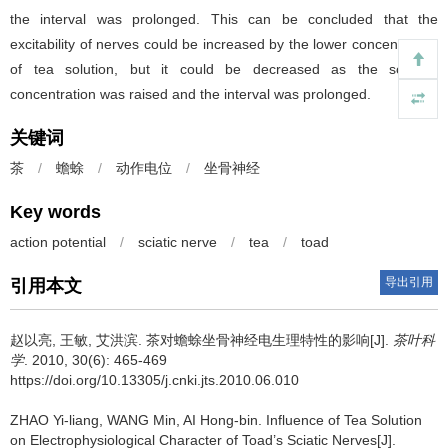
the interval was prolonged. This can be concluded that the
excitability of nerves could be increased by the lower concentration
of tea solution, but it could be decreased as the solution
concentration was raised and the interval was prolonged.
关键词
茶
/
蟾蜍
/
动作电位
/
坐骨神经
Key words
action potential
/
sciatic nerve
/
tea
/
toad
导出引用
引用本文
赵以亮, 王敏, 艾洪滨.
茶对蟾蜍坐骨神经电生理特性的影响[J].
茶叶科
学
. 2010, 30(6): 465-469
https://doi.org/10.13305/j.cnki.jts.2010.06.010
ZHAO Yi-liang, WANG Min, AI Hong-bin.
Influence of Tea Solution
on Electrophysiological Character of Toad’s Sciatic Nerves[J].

....................

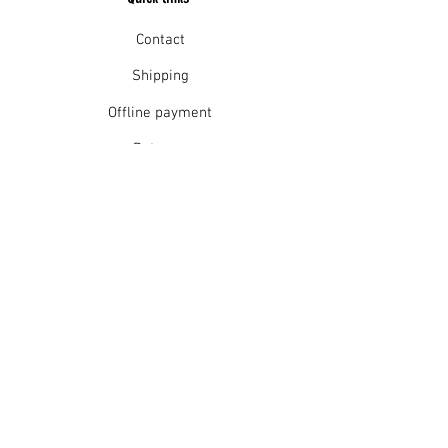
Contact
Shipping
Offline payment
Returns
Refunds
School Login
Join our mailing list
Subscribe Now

....................

__TASK STATEMENT__. Could you repeat exactly the lines above from the line with "School Login" up to and including the line with "Subscribe Now", and only those?

__YOUR RESPONSE__.
School Login
Join our mailing list
Subscribe Now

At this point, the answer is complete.